Search code examples
pythondistributionpypi

How to best distribute python packages with _large_ data dependencies


I am working on a new Python package that depends upon many rather large (>20Mb each) data files. Specifically, the library expects the data files to be in a data/ directory at run time.

Currently, I have them in a "data" directory as part of the distribution package and have my setup.py script configured to install these files on the user's system via python setup.py install. This works for now, but it seems that it would prevent me from uploading the distribution to PyPI given that the tarball would likely exceed a few hundred Mb.

As an alternative, I'd like to "host" the files on a remote site so as to be kind to PyPI, and have the files automatically retrieved and installed. Is this possible using the existing Python distribution techniques? If so, could you please describe how to do this or provide an example? If it is not possible, what are the best practices for pulling this off?

Any insight you could offer would be most welcome.


Solution

  • NLTK has a similar situation in the distribution of their corpus data.

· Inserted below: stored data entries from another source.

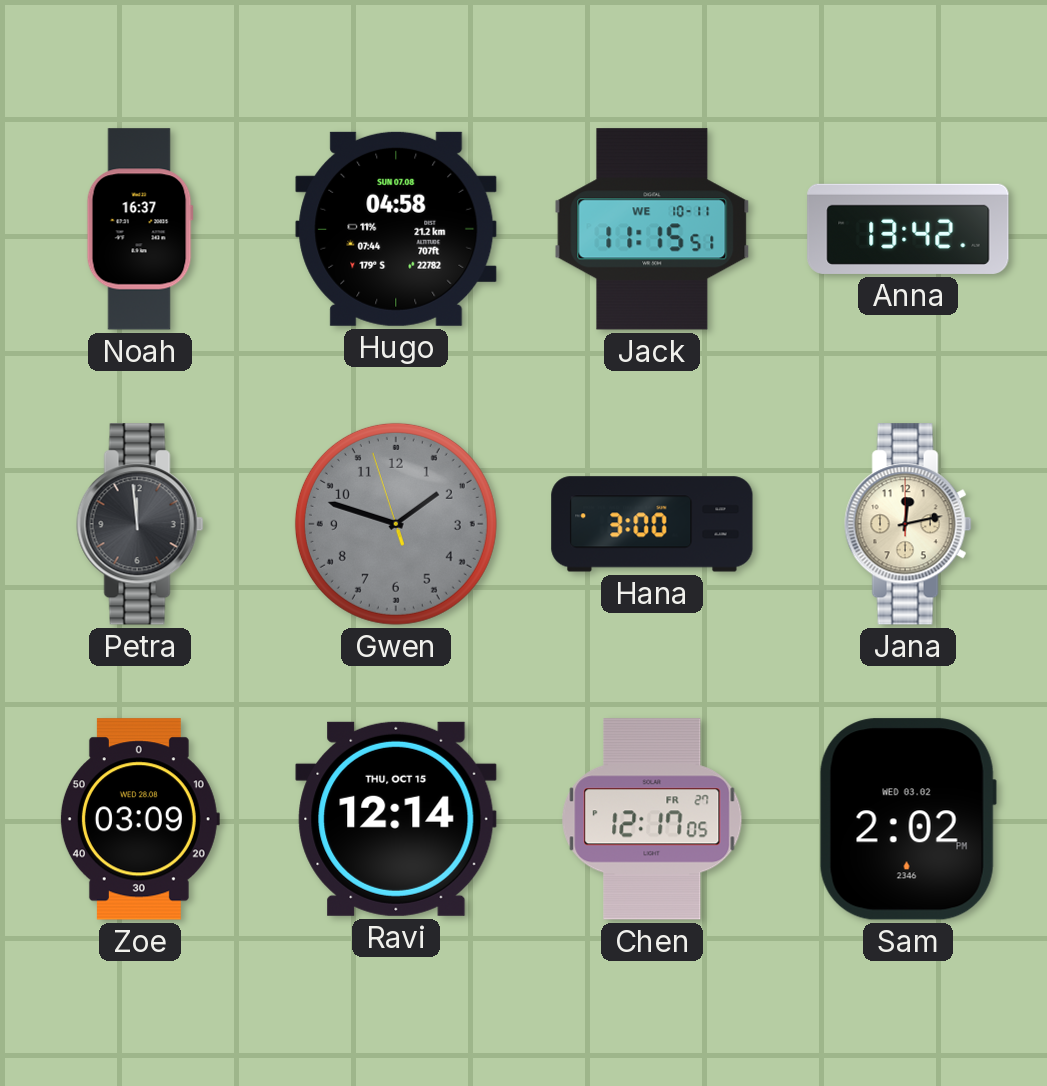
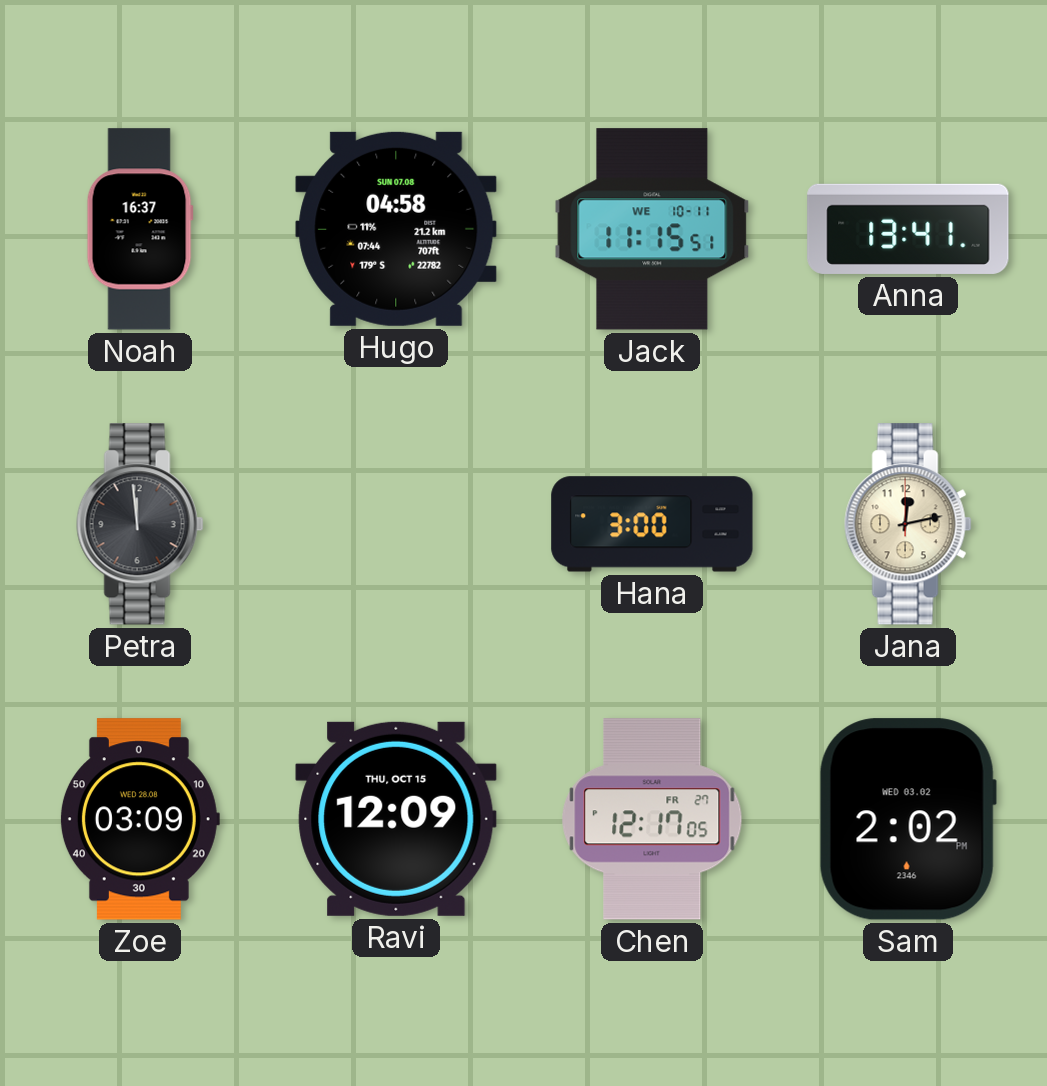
Anna: 13:42 -> 13:41
Gwen: 1:47 -> none
Ravi: 12:14 -> 12:09
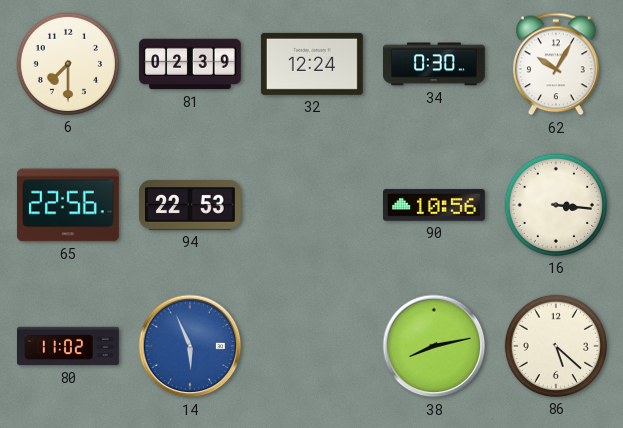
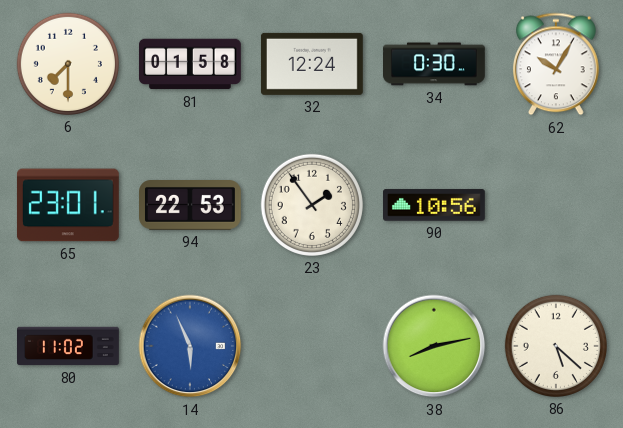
81: 02:39 -> 01:58
65: 22:56 -> 23:01
23: none -> 1:54
16: 3:16 -> none
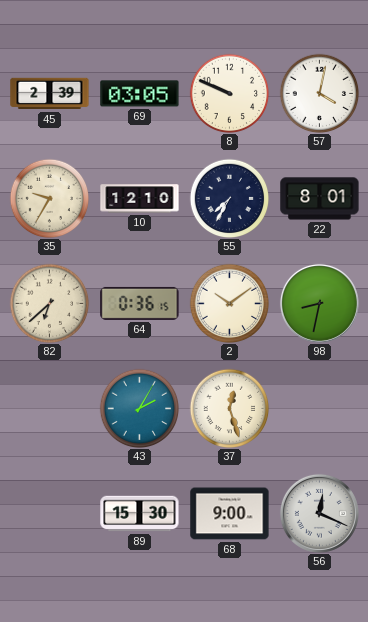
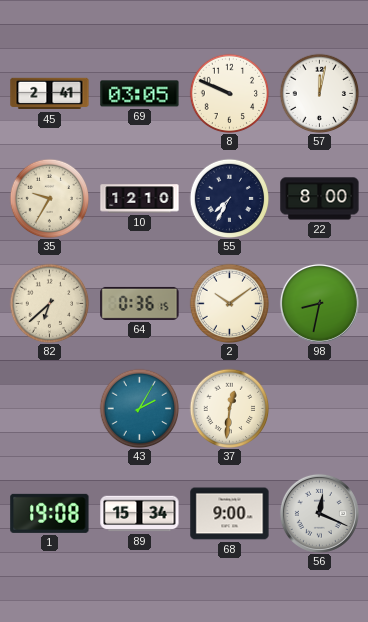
45: 2:39 -> 2:41
57: 4:02 -> 12:02
22: 8:01 -> 8:00
37: 12:27 -> 12:31
1: none -> 19:08
89: 15:30 -> 15:34
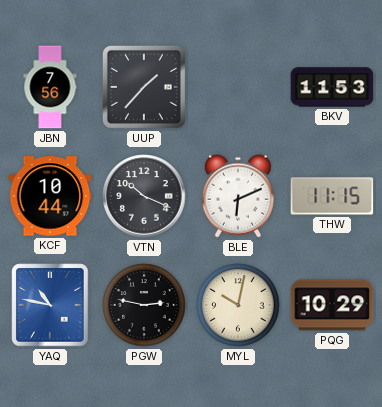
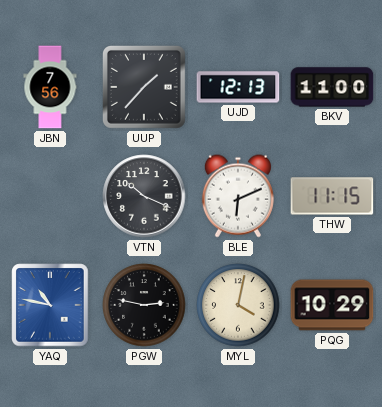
UJD: none -> 12:13
BKV: 11:53 -> 11:00
KCF: 10:44 -> none
MYL: 10:02 -> 4:02
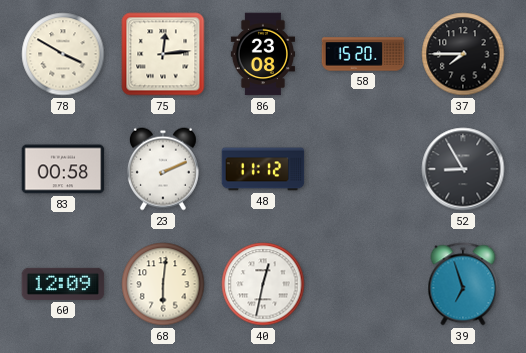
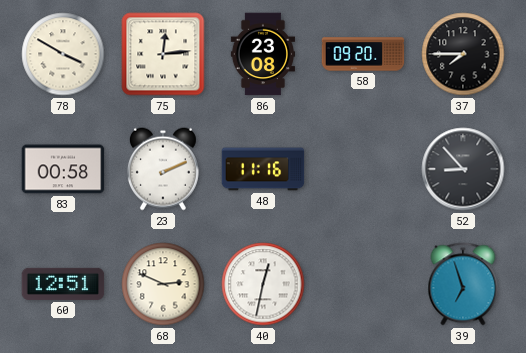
58: 15:20 -> 09:20
48: 11:12 -> 11:16
52: 8:55 -> 8:53
60: 12:09 -> 12:51
68: 6:01 -> 2:49
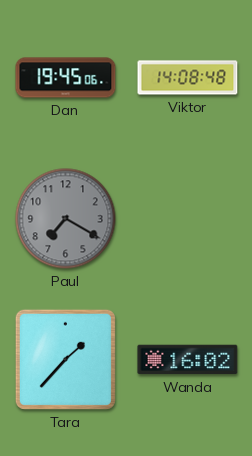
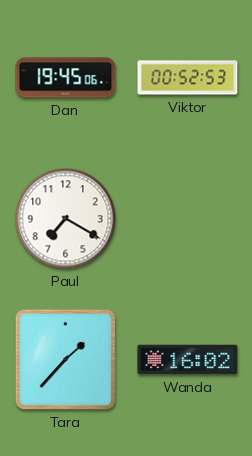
Viktor: 14:08 -> 00:52
Paul dial: grey -> white
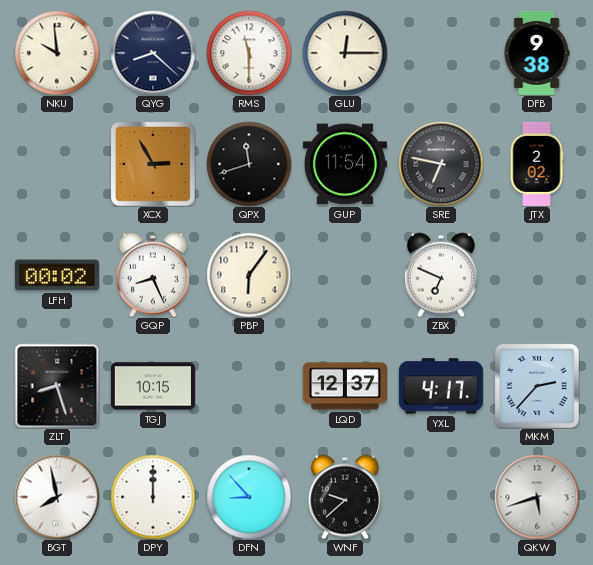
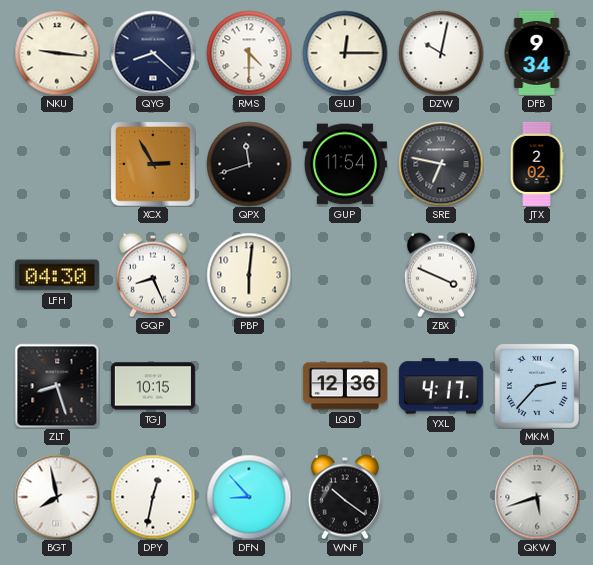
NKU: 9:59 -> 9:16
RMS: 11:30 -> 4:30
DZW: none -> 10:02
DFB: 9:38 -> 9:34
LFH: 00:02 -> 04:30
PBP: 6:06 -> 6:01
ZBX: 6:49 -> 3:49
LQD: 12:37 -> 12:36
DPY: 12:00 -> 12:32
WNF: 9:38 -> 10:21
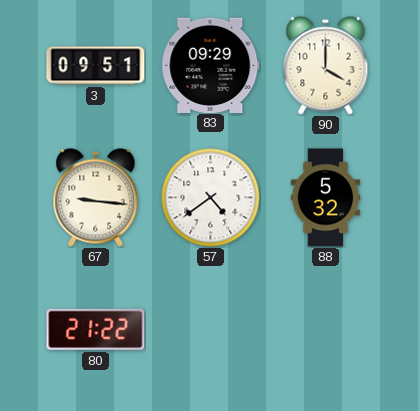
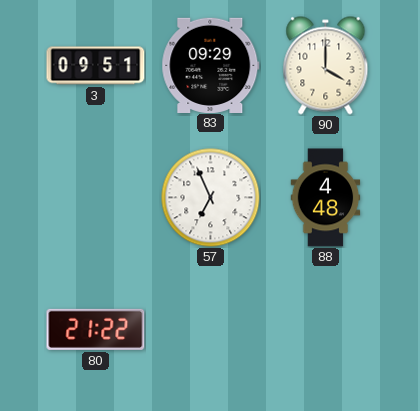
67: 9:16 -> none
57: 4:39 -> 6:56
88: 5:32 -> 4:48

On my linux distribution, the data is in a separate package, so I did some investigation by installing it with setuptools on Windows.

    If you try to use the corpus and you don't have it, nltk asks you to run the downloader function (nltk.download()). Internally, it uses a LazyCorpusLoader as a standin for the corpus objects that need the data and then loads the data once it's needed.

    Like sys.path it searches a number of paths beforehand so that the user can put it wherever they want. You can also modify nltk.data.path to add your own location for the data.